- [Task directions]:
Write the records out exactly as they read, but not the pictures.

- [Extracted data]:
§ §

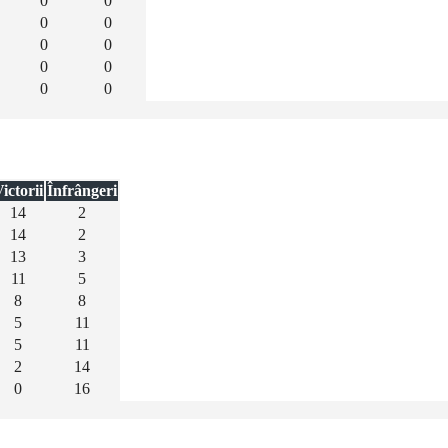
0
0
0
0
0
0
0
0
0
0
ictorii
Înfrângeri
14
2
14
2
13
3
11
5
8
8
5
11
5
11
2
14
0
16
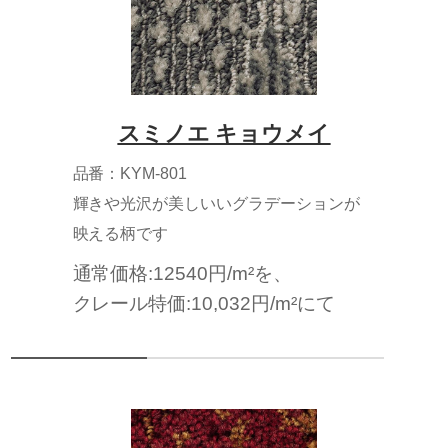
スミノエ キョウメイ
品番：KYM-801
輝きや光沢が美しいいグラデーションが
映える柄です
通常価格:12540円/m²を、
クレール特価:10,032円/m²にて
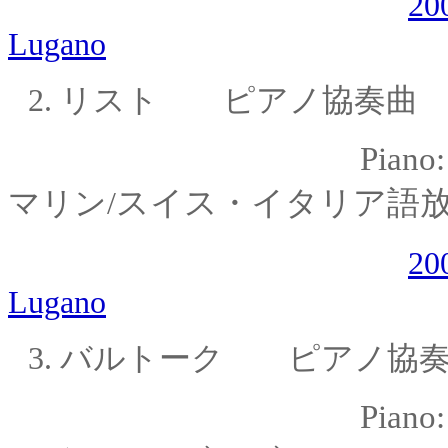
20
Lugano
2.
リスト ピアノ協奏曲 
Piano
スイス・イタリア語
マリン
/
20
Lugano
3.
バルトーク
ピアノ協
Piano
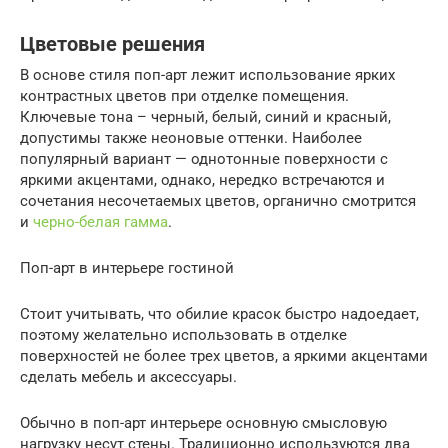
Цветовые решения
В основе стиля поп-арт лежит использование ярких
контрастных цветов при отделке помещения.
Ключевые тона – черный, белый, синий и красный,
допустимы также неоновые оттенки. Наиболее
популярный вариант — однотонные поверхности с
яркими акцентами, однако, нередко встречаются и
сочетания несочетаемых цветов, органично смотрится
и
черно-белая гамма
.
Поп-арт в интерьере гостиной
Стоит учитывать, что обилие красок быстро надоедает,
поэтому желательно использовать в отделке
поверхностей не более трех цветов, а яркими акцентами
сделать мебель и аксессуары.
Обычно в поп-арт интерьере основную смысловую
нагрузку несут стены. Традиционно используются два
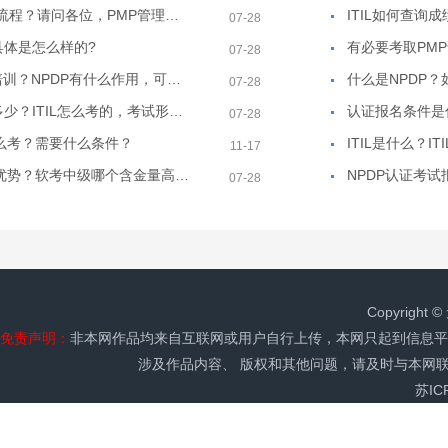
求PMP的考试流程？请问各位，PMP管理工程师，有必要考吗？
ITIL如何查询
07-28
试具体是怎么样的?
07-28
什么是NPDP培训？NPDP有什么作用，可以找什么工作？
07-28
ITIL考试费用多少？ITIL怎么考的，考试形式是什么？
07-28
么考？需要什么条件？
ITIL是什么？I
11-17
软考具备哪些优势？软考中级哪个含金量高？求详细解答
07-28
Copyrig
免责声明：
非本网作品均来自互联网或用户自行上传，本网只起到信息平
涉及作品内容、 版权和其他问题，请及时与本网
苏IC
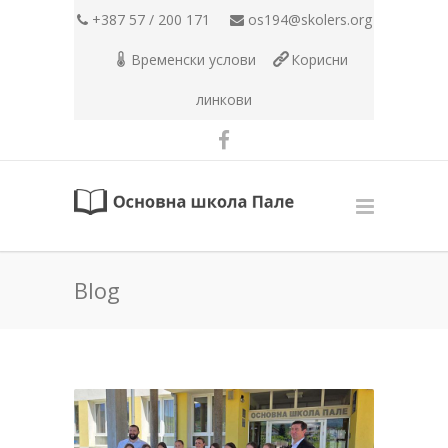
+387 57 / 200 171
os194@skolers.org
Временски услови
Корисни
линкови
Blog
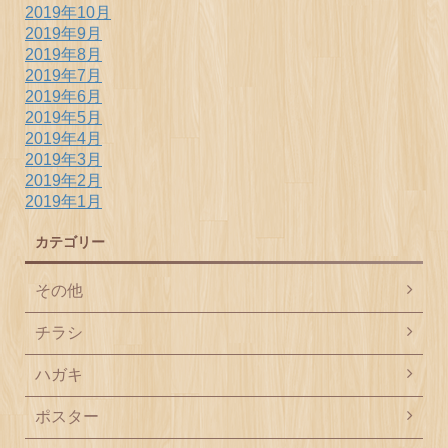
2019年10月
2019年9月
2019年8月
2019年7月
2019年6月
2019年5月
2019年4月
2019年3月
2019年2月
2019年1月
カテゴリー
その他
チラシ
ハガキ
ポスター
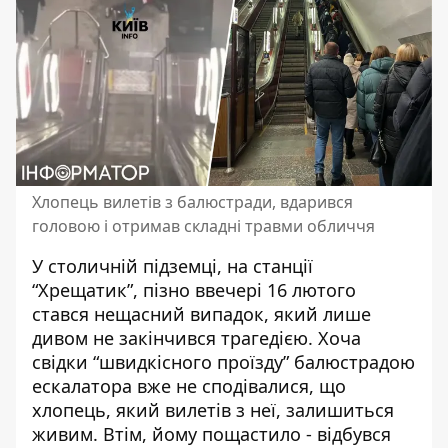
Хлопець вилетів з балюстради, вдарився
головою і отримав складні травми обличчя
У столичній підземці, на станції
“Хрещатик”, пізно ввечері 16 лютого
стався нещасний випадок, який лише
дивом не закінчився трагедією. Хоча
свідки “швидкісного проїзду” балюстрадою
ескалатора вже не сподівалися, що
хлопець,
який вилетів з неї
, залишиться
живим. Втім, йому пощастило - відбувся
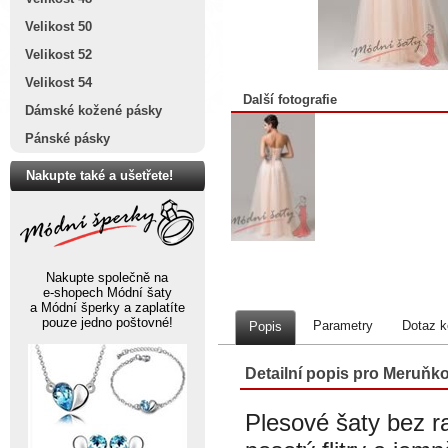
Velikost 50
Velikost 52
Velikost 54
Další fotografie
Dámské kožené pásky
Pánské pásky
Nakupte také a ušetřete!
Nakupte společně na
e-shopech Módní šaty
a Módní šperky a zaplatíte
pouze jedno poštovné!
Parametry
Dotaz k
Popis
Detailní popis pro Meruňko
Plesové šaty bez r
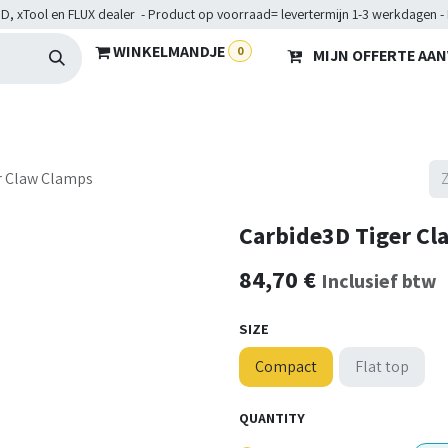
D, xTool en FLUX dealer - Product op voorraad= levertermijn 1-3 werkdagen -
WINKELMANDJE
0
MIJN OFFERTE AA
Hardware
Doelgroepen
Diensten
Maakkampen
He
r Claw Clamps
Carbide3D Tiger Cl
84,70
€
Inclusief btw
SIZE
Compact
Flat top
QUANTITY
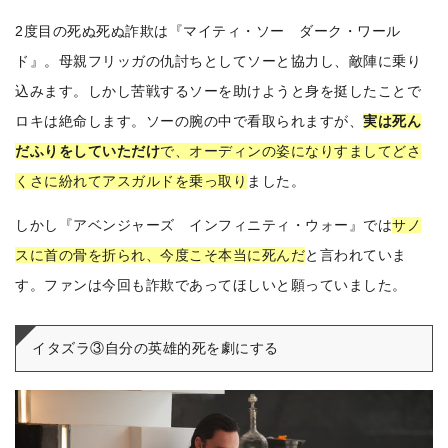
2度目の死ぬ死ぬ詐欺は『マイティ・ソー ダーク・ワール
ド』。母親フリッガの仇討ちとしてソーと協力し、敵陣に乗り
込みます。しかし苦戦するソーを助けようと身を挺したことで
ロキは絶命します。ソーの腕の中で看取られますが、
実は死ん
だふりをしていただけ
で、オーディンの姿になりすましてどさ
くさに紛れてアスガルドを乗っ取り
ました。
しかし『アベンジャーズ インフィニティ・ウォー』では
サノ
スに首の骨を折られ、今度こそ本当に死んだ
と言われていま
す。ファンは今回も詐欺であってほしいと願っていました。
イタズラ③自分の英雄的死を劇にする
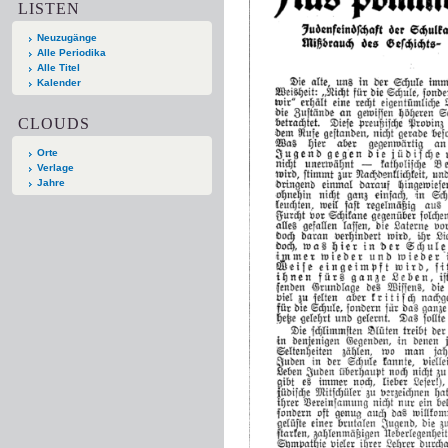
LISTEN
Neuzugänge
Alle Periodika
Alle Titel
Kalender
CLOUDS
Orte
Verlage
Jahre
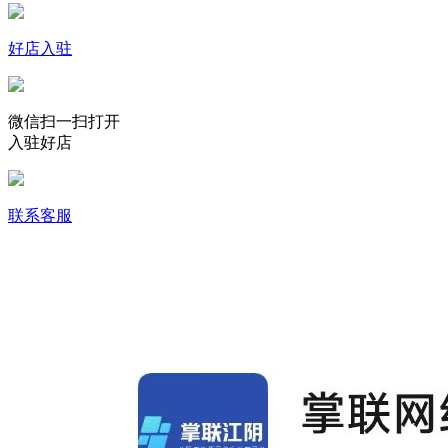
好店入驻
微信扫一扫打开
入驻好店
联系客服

§ §

- [Output for this task]:
0
0
0
0
0
0
0
0
0
0
ictorii
Înfrângeri
14
2
14
2
13
3
11
5
8
8
5
11
5
11
2
14
0
16
スミノエ キョウメイ
品番：KYM-801
輝きや光沢が美しいいグラデーションが
映える柄です
通常価格:12540円/m²を、
クレール特価:10,032円/m²にて
20
Lugano
2.
リスト ピアノ協奏曲 
Piano
スイス・イタリア語
マリン
/
20
Lugano
3.
バルトーク
ピアノ協
Piano
Цветовые решения
В основе стиля поп-арт лежит использование ярких
контрастных цветов при отделке помещения.
Ключевые тона – черный, белый, синий и красный,
допустимы также неоновые оттенки. Наиболее
популярный вариант — однотонные поверхности с
яркими акцентами, однако, нередко встречаются и
сочетания несочетаемых цветов, органично смотрится
и
черно-белая гамма
.
Поп-арт в интерьере гостиной
Стоит учитывать, что обилие красок быстро надоедает,
поэтому желательно использовать в отделке
поверхностей не более трех цветов, а яркими акцентами
сделать мебель и аксессуары.
Обычно в поп-арт интерьере основную смысловую
нагрузку несут стены. Традиционно используются два
求PMP的考试流程？请问各位，PMP管理工程师，有必要考吗？
ITIL如何查询
07-28
试具体是怎么样的?
07-28
什么是NPDP培训？NPDP有什么作用，可以找什么工作？
07-28
ITIL考试费用多少？ITIL怎么考的，考试形式是什么？
07-28
么考？需要什么条件？
ITIL是什么？I
11-17
软考具备哪些优势？软考中级哪个含金量高？求详细解答
07-28
Copyrig
免责声明：
非本网作品均来自互联网或用户自行上传，本网只起到信息平
涉及作品内容、 版权和其他问题，请及时与本网
苏IC
+387 57 / 200 171
os194@skolers.org
Временски услови
Корисни
линкови
Blog
2019年10月
2019年9月
2019年8月
2019年7月
2019年6月
2019年5月
2019年4月
2019年3月
2019年2月
2019年1月
カテゴリー
その他
チラシ
ハガキ
ポスター
Хлопець вилетів з балюстради, вдарився
головою і отримав складні травми обличчя
У столичній підземці, на станції
“Хрещатик”, пізно ввечері 16 лютого
стався нещасний випадок, який лише
дивом не закінчився трагедією. Хоча
свідки “швидкісного проїзду” балюстрадою
ескалатора вже не сподівалися, що
хлопець,
який вилетів з неї
, залишиться
живим. Втім, йому пощастило - відбувся
Velikost 50
Velikost 52
Velikost 54
Další fotografie
Dámské kožené pásky
Pánské pásky
Nakupte také a ušetřete!
Nakupte společně na
e-shopech Módní šaty
a Módní šperky a zaplatíte
pouze jedno poštovné!
Parametry
Dotaz k
Popis
Detailní popis pro Meruňko
Plesové šaty bez r
D, xTool en FLUX dealer - Product op voorraad= levertermijn 1-3 werkdagen -
WINKELMANDJE
0
MIJN OFFERTE AA
Hardware
Doelgroepen
Diensten
Maakkampen
He
r Claw Clamps
Carbide3D Tiger Cl
84,70
€
Inclusief btw
SIZE
Compact
Flat top
QUANTITY
2度目の死ぬ死ぬ詐欺は『マイティ・ソー ダーク・ワール
ド』。母親フリッガの仇討ちとしてソーと協力し、敵陣に乗り
込みます。しかし苦戦するソーを助けようと身を挺したことで
ロキは絶命します。ソーの腕の中で看取られますが、
実は死ん
だふりをしていただけ
で、オーディンの姿になりすましてどさ
くさに紛れてアスガルドを乗っ取り
ました。
しかし『アベンジャーズ インフィニティ・ウォー』では
サノ
スに首の骨を折られ、今度こそ本当に死んだ
と言われていま
す。ファンは今回も詐欺であってほしいと願っていました。
イタズラ③自分の英雄的死を劇にする
LISTEN
Neuzugänge
Alle Periodika
Alle Titel
Kalender
CLOUDS
Orte
Verlage
Jahre
好店入驻
微信扫一扫打开
入驻好店
联系客服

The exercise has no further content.